Carla Nowak (Leonie Benesch) est une professeure modèle. Elle a instauré dans sa classe des rituels, elle vérifie que les devoirs sont bien faits, elle dispense les conseils et les avertissements, elle écoute ses élèves et les laisse s’exprimer, et elle a su créer avec eux une relation de confiance, au point de leur donner régulièrement de petites tâches comme autant de délégations de son autorité. Son apparence même respire la confiance et le contrôle de soi : chignon strict derrière la tête, foulard de couleur noué au cou et col roulé sombre alternent au fil des jours comme autant de signes d’un professionnalisme infaillible. En quelques jours pourtant, tout l’édifice personnel et professionnel s’écroule à la faveur de minuscules crimes, de soupçons plus coupables que les fautes et d’accusations destructrices. Pour Frau Nowak, le cauchemar commence.

Vices scolaires

Le premier et peut-être le plus grand mérite d’Ilker Çatak, dans La salle des profs, est d’avoir parfaitement représenté le milieu scolaire. Ce collège sans nom d’une ville allemande anonyme, on y croit tout du long car le réalisateur le tient et le fait vivre jusque dans le détail. Des minuties naturalistes ponctuent le démarrage doux du récit, comme ces élèves qui viennent récupérer le cahier de textes à la fin d’un cours, ces jeunes filles qui demandent des protections périodiques à la vie scolaire, la mention des heures de « Vie de classe » ; de façon générale, tous les dialogues sonnent juste, tous les élèves sont dans leur rôle et tout cela roule avec naturel dans la tradition du film d’école. Les différents espaces du monde scolaire – halls, escaliers, couloirs, salles de classe, gymnase – vivent de leur existence propre, parfaitement habités par ce mélange de banalité et de gravité qui en fait de parfaits décors de théâtre.
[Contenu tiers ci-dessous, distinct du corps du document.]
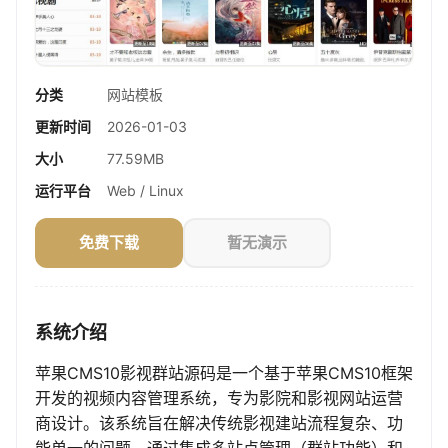
分类
网站模板
更新时间
2026-01-03
大小
77.59MB
运行平台
Web / Linux
免费下载
暂无演示
系统介绍
苹果CMS10影视群站源码是一个基于苹果CMS10框架
开发的视频内容管理系统，专为影院和影视网站运营
商设计。该系统旨在解决传统影视建站流程复杂、功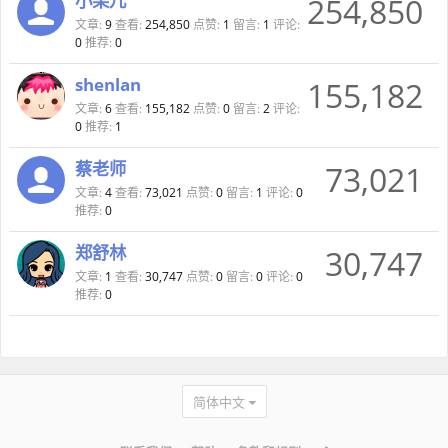
小栗儿
254,850
文章:
9
查看:
254,850
点赞:
1
留言:
1
评论:
0
推荐:
0
shenlan
155,182
文章:
6
查看:
155,182
点赞:
0
留言:
2
评论:
0
推荐:
1
蔡老师
73,021
文章:
4
查看:
73,021
点赞:
0
留言:
1
评论:
0
推荐:
0
郑舒林
30,747
文章:
1
查看:
30,747
点赞:
0
留言:
0
评论:
0
推荐:
0
简体中文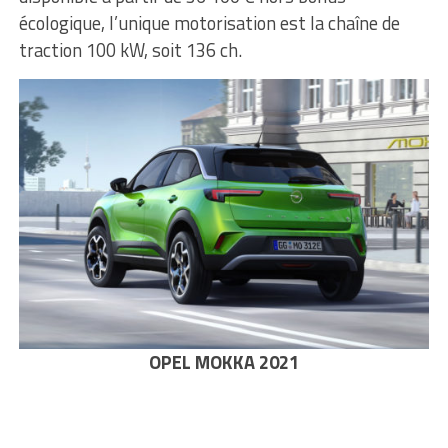
écologique, l’unique motorisation est la chaîne de
traction 100 kW, soit 136 ch.
OPEL MOKKA 2021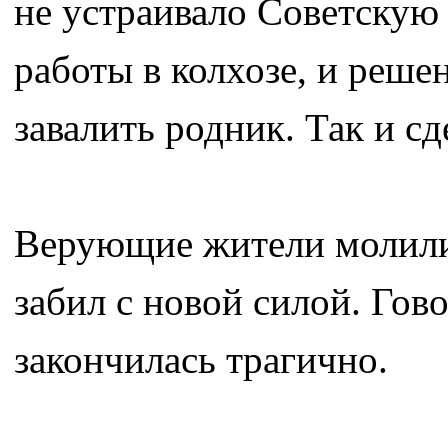
не устраивало Советскую 
работы в колхозе, и реше
завалить родник. Так и сд
Верующие жители молилис
забил с новой силой. Гов
закончилась трагично.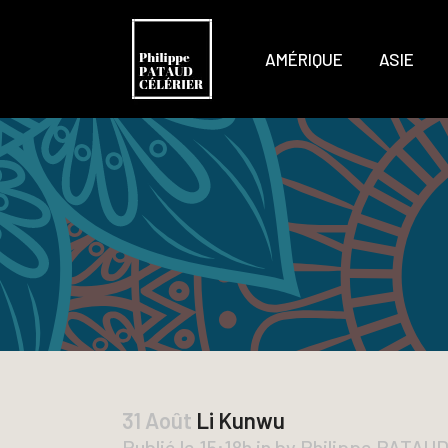
AMÉRIQUE
ASIE
31 Août
Li Kunwu
Publié le 15:18h
in
by
Philippe PATAU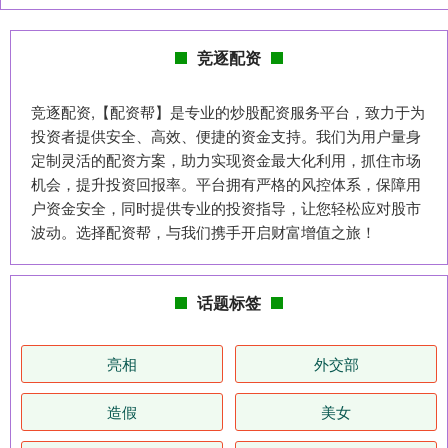
竞逐配资
竞逐配资,【配资帮】是专业的炒股配资服务平台，致力于为
投资者提供安全、高效、便捷的资金支持。我们为用户量身
定制灵活的配资方案，助力实现资金最大化利用，抓住市场
机会，提升投资回报率。平台拥有严格的风控体系，保障用
户资金安全，同时提供专业的投资指导，让您轻松应对股市
波动。选择配资帮，与我们携手开启财富增值之旅！
话题标签
亮相
外交部
造假
美女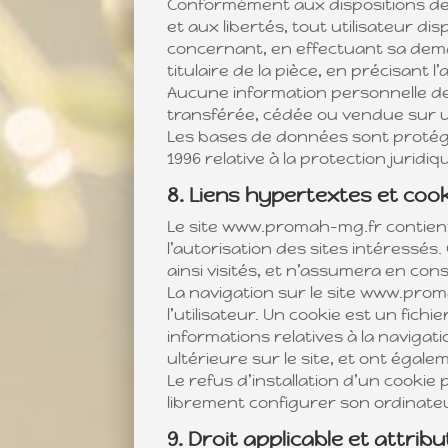
Conformément aux dispositions des ar
et aux libertés, tout utilisateur di
concernant, en effectuant sa dema
titulaire de la pièce, en précisant 
Aucune information personnelle de l
transférée, cédée ou vendue sur u
Les bases de données sont protégées
1996 relative à la protection jurid
8. Liens hypertextes et coo
Le site www.promah-mg.fr contient
l’autorisation des sites intéressés.
ainsi visités, et n’assumera en co
La navigation sur le site www.proma
l’utilisateur. Un cookie est un fichie
informations relatives à la navigati
ultérieure sur le site, et ont éga
Le refus d’installation d’un cookie 
librement configurer son ordinateur
9. Droit applicable et attribu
C’est surtout dans cette fameuse salle des profs que se joue l’alliance troublante du réalisme et du drame.

Mais c’est surtout dans cette fameuse salle des profs que se joue l’alliance troublante du réalisme et du drame. Car là, tout est représentation. Faute d’avoir leurs propres bureaux, les professeurs partagent cet open space qui ne dit pas son nom, lieu de travail (on y corrige des copies, on y termine des cours et on y fait des photocopies), lieu de passage et lieu de vie où tout le monde observe tout le monde, où chacun se sait non seulement vu mais observé où qu’il soit, quoi qu’il fasse. Et l’architecture de l’établissement ne fait qu’encourager cette manie de voir : car de la vie scolaire à la salle des profs, de la salle des profs au bureau de la proviseure, le regard passe sans entrave par la communication d’espaces vitrés conçus spécifiquement pour ne pouvoir rien cacher. De là les soupçons, de là les intrigues et, fatalement, l’irruption du drame.

Pas de vague

Le piège qui se referme sur Carla Nowak, professeure de mathématiques, est somme toute très commun. Un enchaînement de petites circonstances, une accusation un peu hâtive, puis la rumeur, les calomnies, la défiance qui s’entretient entre élèves, parents d’élèves, collègues même. Sur ce point, La salle des profs peine un peu à trouver sa voix propre, et on retombe souvent dans le thriller de persécution avec ses poncifs. Les personnages secondaires se liguent un peu mécaniquement contre la protagoniste. Ses efforts pour se défendre glissent dans le quiproquo facile, et l’on exagère volontiers des riens pour mener au pire. Au niveau sonore, quelques notes grinçantes en boucle viennent souligner avec un entêtement un rien forcé les moments de tension, dont l’enchaînement ne brille pas toujours par son originalité. L’engrenage du bouc-émissaire peut rappeler La Vague, mais ce n’est pas à l’avantage du film d’Ilker Çatak qui trouve ailleurs et autrement son souffle propre.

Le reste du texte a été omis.